§ Your assignment
All the data below needs to be retyped exactly as shown.
▶
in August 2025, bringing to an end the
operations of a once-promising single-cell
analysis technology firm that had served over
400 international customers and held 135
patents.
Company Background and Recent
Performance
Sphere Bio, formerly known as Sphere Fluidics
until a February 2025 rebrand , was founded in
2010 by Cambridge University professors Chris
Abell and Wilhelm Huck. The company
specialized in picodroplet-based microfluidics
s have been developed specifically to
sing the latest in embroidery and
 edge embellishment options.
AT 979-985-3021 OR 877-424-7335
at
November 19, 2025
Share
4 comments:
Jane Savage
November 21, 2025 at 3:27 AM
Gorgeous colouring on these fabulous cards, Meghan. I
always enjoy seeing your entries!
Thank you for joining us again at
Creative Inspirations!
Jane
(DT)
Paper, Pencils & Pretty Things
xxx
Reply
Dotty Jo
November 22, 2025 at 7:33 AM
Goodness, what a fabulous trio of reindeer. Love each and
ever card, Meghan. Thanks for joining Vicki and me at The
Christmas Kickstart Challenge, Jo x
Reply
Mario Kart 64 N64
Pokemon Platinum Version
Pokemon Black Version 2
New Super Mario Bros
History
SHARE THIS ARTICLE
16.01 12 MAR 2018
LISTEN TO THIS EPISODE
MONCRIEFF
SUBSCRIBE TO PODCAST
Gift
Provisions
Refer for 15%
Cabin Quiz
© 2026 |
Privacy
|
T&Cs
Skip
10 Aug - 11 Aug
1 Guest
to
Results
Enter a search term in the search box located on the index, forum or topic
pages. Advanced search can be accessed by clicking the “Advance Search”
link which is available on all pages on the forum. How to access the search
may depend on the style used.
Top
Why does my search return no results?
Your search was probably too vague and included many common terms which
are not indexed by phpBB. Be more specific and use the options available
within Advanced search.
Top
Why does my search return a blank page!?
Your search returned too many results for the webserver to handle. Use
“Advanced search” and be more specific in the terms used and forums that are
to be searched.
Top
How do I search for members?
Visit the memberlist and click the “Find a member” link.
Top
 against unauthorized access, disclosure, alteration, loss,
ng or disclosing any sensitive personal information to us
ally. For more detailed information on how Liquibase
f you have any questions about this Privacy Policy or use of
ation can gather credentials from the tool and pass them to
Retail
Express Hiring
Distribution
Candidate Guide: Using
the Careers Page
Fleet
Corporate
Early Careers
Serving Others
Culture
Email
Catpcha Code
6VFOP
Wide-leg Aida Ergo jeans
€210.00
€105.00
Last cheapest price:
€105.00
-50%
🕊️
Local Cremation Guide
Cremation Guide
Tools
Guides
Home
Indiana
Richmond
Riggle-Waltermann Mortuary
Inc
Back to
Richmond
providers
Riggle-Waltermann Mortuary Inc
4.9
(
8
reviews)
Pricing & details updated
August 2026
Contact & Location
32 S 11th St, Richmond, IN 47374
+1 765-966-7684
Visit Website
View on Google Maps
◀
§ Solution below
in August 2025, bringing to an end the
operations of a once-promising single-cell
analysis technology firm that had served over
400 international customers and held 135
patents.
Company Background and Recent
Performance
Sphere Bio, formerly known as Sphere Fluidics
until a February 2025 rebrand , was founded in
2010 by Cambridge University professors Chris
Abell and Wilhelm Huck. The company
specialized in picodroplet-based microfluidics
s have been developed specifically to
sing the latest in embroidery and
 edge embellishment options.
AT 979-985-3021 OR 877-424-7335
at
November 19, 2025
Share
4 comments:
Jane Savage
November 21, 2025 at 3:27 AM
Gorgeous colouring on these fabulous cards, Meghan. I
always enjoy seeing your entries!
Thank you for joining us again at
Creative Inspirations!
Jane
(DT)
Paper, Pencils & Pretty Things
xxx
Reply
Dotty Jo
November 22, 2025 at 7:33 AM
Goodness, what a fabulous trio of reindeer. Love each and
ever card, Meghan. Thanks for joining Vicki and me at The
Christmas Kickstart Challenge, Jo x
Reply
Mario Kart 64 N64
Pokemon Platinum Version
Pokemon Black Version 2
New Super Mario Bros
History
SHARE THIS ARTICLE
16.01 12 MAR 2018
LISTEN TO THIS EPISODE
MONCRIEFF
SUBSCRIBE TO PODCAST
Gift
Provisions
Refer for 15%
Cabin Quiz
© 2026 |
Privacy
|
T&Cs
Skip
10 Aug - 11 Aug
1 Guest
to
Results
Enter a search term in the search box located on the index, forum or topic
pages. Advanced search can be accessed by clicking the “Advance Search”
link which is available on all pages on the forum. How to access the search
may depend on the style used.
Top
Why does my search return no results?
Your search was probably too vague and included many common terms which
are not indexed by phpBB. Be more specific and use the options available
within Advanced search.
Top
Why does my search return a blank page!?
Your search returned too many results for the webserver to handle. Use
“Advanced search” and be more specific in the terms used and forums that are
to be searched.
Top
How do I search for members?
Visit the memberlist and click the “Find a member” link.
Top
 against unauthorized access, disclosure, alteration, loss,
ng or disclosing any sensitive personal information to us
ally. For more detailed information on how Liquibase
f you have any questions about this Privacy Policy or use of
ation can gather credentials from the tool and pass them to
Retail
Express Hiring
Distribution
Candidate Guide: Using
the Careers Page
Fleet
Corporate
Early Careers
Serving Others
Culture
Email
Catpcha Code
6VFOP
Wide-leg Aida Ergo jeans
€210.00
€105.00
Last cheapest price:
€105.00
-50%
🕊️
Local Cremation Guide
Cremation Guide
Tools
Guides
Home
Indiana
Richmond
Riggle-Waltermann Mortuary
Inc
Back to
Richmond
providers
Riggle-Waltermann Mortuary Inc
4.9
(
8
reviews)
Pricing & details updated
August 2026
Contact & Location
32 S 11th St, Richmond, IN 47374
+1 765-966-7684
Visit Website
View on Google Maps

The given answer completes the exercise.